**Your task:** Repeat verbatim, and only, the lines of the data below, beginning at the line that contains "1 [tab] (321, 286)" and stopping after the line that contains "Карьера (456, 91)".

**Records for this exercise:**

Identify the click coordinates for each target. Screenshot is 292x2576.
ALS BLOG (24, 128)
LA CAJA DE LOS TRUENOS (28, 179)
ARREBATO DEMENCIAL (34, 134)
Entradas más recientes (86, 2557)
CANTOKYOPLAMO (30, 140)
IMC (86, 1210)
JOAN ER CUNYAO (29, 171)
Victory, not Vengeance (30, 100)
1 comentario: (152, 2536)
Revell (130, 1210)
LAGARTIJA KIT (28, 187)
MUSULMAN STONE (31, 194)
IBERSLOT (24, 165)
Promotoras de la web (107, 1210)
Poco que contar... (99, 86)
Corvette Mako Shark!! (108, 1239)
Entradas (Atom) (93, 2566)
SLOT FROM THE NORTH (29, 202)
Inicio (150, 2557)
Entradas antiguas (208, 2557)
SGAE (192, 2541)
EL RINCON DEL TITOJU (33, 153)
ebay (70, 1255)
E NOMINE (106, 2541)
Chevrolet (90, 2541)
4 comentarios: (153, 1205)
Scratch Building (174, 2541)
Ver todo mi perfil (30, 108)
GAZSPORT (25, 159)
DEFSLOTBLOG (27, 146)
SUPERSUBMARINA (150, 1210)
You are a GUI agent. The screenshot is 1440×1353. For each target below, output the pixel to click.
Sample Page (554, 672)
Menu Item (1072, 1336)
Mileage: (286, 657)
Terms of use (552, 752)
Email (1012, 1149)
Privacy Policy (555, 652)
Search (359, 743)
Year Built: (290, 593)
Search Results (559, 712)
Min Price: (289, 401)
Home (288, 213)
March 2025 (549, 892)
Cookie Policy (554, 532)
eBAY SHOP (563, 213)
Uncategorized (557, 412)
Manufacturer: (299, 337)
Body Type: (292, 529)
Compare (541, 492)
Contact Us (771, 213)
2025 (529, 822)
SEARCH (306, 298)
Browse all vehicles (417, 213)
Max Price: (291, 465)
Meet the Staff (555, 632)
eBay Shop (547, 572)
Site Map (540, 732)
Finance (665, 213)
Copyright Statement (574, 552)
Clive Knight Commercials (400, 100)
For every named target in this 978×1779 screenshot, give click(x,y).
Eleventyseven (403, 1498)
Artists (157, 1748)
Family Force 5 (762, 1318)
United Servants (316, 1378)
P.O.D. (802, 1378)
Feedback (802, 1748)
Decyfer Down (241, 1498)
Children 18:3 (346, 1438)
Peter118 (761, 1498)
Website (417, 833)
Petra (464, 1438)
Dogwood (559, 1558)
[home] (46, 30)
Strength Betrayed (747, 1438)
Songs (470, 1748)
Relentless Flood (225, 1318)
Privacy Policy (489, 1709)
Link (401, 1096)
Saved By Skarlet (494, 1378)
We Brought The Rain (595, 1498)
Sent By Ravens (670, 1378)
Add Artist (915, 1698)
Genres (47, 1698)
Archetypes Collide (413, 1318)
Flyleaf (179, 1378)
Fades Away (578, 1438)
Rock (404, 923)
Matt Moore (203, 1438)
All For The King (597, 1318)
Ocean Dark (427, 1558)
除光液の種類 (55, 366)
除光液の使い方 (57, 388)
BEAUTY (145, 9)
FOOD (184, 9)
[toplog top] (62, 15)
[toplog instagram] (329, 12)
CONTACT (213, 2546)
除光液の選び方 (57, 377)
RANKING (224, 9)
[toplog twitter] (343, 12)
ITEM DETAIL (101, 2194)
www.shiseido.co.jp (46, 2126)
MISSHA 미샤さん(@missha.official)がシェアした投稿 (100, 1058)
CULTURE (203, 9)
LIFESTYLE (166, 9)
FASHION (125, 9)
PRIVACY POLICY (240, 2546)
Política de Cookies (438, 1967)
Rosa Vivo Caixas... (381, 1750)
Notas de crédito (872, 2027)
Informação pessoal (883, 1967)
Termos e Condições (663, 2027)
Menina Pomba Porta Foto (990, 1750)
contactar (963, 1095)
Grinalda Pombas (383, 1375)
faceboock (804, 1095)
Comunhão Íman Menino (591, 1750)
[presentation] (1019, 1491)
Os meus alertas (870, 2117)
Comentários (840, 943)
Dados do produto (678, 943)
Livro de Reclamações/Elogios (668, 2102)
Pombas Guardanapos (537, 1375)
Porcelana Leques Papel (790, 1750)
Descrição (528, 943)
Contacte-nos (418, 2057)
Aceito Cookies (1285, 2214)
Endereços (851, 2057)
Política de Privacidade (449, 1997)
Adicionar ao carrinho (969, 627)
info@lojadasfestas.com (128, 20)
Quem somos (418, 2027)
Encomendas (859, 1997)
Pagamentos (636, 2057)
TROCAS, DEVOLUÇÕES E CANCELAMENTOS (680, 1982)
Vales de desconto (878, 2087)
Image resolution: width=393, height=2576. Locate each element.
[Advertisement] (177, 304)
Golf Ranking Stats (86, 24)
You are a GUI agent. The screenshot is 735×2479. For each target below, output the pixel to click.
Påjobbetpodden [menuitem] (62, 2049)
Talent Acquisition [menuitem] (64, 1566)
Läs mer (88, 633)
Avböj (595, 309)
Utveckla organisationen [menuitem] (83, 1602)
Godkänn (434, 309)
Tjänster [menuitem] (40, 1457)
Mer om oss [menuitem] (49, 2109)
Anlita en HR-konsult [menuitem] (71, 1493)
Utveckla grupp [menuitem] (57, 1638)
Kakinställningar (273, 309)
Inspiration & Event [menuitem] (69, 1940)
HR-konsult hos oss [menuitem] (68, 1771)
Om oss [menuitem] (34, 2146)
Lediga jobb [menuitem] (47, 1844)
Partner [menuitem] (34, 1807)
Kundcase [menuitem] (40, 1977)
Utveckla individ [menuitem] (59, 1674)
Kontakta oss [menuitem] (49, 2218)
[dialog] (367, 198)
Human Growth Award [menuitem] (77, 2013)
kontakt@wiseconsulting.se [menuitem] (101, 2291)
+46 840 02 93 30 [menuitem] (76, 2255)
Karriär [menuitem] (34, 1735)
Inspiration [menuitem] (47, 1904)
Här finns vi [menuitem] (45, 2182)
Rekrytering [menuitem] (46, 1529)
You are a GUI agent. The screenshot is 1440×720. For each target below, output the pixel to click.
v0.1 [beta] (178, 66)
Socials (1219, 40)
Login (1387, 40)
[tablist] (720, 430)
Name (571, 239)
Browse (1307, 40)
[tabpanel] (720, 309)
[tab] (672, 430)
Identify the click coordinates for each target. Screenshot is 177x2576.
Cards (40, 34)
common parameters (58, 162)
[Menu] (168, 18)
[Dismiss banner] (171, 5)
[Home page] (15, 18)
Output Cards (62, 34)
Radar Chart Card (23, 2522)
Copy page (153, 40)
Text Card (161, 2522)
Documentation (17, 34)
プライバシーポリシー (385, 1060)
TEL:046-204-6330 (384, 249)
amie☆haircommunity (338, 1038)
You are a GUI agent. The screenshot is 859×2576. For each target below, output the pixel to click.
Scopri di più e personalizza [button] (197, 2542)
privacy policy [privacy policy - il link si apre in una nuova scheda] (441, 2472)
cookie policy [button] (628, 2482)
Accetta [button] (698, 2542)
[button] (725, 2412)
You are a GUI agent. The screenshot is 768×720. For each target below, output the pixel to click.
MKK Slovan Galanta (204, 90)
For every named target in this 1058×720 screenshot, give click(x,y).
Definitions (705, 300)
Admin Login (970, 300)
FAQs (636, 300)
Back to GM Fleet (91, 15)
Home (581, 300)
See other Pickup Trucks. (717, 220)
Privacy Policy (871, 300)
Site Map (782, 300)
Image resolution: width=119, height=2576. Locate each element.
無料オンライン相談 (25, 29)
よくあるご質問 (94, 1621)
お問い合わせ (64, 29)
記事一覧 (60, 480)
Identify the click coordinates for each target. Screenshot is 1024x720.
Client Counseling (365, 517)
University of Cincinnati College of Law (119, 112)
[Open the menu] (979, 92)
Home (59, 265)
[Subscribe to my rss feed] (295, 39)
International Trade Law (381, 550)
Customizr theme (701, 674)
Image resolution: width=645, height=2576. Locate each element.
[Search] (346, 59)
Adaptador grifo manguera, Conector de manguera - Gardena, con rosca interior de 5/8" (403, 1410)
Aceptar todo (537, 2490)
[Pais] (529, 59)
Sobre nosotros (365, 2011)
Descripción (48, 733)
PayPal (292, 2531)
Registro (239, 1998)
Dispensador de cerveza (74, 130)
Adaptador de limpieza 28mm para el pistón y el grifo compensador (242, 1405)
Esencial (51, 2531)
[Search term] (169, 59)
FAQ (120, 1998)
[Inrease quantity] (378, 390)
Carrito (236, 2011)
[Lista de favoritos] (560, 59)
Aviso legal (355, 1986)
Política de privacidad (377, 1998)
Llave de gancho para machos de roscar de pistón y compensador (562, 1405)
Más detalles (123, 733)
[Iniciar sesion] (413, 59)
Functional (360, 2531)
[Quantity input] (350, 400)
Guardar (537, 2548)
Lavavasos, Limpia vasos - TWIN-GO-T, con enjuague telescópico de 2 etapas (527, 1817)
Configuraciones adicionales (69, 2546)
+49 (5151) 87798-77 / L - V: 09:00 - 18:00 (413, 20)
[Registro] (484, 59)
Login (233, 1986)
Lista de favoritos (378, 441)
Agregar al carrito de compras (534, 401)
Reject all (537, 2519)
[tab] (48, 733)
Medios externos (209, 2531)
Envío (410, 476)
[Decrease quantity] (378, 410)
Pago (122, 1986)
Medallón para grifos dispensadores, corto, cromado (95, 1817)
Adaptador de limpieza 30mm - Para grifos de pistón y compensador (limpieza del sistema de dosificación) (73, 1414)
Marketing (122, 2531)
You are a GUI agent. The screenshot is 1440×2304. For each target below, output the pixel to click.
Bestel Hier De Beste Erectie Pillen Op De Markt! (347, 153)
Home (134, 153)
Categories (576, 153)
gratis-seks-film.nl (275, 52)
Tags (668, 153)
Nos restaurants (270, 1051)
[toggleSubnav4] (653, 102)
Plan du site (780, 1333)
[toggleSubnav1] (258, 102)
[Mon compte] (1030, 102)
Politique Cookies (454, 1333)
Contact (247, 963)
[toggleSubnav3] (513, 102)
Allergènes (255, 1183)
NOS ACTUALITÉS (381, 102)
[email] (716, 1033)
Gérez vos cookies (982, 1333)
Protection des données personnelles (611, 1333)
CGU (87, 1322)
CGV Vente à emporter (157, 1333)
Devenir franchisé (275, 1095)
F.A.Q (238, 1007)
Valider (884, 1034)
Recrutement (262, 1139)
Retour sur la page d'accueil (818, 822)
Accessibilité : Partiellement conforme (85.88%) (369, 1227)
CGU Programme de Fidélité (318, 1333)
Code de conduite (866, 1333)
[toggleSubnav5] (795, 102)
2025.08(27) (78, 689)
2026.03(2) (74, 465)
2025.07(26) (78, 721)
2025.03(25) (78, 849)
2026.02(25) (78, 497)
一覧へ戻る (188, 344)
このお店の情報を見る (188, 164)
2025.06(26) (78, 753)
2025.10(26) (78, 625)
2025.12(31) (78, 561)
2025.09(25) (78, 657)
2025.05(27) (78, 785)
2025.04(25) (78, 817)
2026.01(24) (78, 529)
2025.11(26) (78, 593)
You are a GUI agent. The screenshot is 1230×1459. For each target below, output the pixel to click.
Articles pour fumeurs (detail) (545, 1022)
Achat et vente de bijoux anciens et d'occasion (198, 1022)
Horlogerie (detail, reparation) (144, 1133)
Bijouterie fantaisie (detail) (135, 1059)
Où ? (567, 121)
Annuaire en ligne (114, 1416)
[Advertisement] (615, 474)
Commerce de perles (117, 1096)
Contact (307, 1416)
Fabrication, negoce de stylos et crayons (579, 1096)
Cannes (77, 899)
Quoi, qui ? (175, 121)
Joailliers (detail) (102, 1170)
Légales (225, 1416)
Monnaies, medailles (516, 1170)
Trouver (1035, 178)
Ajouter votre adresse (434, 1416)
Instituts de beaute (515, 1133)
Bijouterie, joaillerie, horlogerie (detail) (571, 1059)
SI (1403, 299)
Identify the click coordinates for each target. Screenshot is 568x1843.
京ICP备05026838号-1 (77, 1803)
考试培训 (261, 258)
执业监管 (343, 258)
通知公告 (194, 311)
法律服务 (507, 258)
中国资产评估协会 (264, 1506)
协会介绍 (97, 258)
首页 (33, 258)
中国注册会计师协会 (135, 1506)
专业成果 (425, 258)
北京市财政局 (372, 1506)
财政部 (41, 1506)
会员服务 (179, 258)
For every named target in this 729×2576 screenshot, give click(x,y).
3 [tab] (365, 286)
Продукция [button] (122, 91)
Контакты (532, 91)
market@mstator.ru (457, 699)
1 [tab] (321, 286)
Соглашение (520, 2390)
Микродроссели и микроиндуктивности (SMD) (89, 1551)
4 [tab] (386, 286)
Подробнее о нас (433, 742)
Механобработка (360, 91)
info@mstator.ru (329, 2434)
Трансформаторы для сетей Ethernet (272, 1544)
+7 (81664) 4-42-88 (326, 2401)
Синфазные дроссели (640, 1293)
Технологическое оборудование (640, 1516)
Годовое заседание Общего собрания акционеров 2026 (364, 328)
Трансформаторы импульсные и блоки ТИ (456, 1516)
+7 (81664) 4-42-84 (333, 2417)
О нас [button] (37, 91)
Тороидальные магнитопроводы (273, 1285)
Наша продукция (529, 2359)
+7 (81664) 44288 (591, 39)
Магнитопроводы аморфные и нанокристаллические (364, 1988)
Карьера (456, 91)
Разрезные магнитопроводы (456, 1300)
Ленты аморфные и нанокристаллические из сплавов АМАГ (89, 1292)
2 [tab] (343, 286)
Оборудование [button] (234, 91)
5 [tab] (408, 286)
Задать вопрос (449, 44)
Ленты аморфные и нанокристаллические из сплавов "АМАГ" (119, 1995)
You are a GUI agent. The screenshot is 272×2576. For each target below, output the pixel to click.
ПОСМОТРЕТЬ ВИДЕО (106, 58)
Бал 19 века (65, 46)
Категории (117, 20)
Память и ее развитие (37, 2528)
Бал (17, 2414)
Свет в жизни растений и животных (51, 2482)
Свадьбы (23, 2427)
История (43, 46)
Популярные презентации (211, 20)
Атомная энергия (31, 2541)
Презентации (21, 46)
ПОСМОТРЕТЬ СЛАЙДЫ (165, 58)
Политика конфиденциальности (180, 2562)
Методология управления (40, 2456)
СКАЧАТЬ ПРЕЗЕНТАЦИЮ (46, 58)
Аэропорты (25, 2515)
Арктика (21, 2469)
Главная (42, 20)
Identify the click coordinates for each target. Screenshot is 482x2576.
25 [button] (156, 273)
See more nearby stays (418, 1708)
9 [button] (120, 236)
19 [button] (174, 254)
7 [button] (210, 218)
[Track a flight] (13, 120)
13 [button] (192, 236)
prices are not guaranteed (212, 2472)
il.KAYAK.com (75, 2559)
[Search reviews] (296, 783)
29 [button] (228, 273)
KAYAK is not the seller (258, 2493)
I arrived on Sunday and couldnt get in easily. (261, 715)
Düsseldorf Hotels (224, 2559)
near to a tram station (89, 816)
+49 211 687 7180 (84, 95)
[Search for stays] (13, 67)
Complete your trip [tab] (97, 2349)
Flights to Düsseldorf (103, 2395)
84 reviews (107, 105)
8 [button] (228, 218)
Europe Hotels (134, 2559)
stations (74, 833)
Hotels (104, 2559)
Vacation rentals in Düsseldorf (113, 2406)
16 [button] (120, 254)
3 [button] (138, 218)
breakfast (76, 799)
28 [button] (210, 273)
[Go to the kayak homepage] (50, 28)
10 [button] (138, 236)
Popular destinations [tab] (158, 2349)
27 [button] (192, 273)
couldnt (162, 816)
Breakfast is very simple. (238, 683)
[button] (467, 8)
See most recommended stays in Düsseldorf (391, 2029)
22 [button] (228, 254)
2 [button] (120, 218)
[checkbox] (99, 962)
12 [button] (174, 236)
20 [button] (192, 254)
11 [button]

**The answer:**
1 [tab] (321, 286)
Соглашение (520, 2390)
Микродроссели и микроиндуктивности (SMD) (89, 1551)
4 [tab] (386, 286)
Подробнее о нас (433, 742)
Механобработка (360, 91)
info@mstator.ru (329, 2434)
Трансформаторы для сетей Ethernet (272, 1544)
+7 (81664) 4-42-88 (326, 2401)
Синфазные дроссели (640, 1293)
Технологическое оборудование (640, 1516)
Годовое заседание Общего собрания акционеров 2026 (364, 328)
Трансформаторы импульсные и блоки ТИ (456, 1516)
+7 (81664) 4-42-84 (333, 2417)
О нас [button] (37, 91)
Тороидальные магнитопроводы (273, 1285)
Наша продукция (529, 2359)
+7 (81664) 44288 (591, 39)
Магнитопроводы аморфные и нанокристаллические (364, 1988)
Карьера (456, 91)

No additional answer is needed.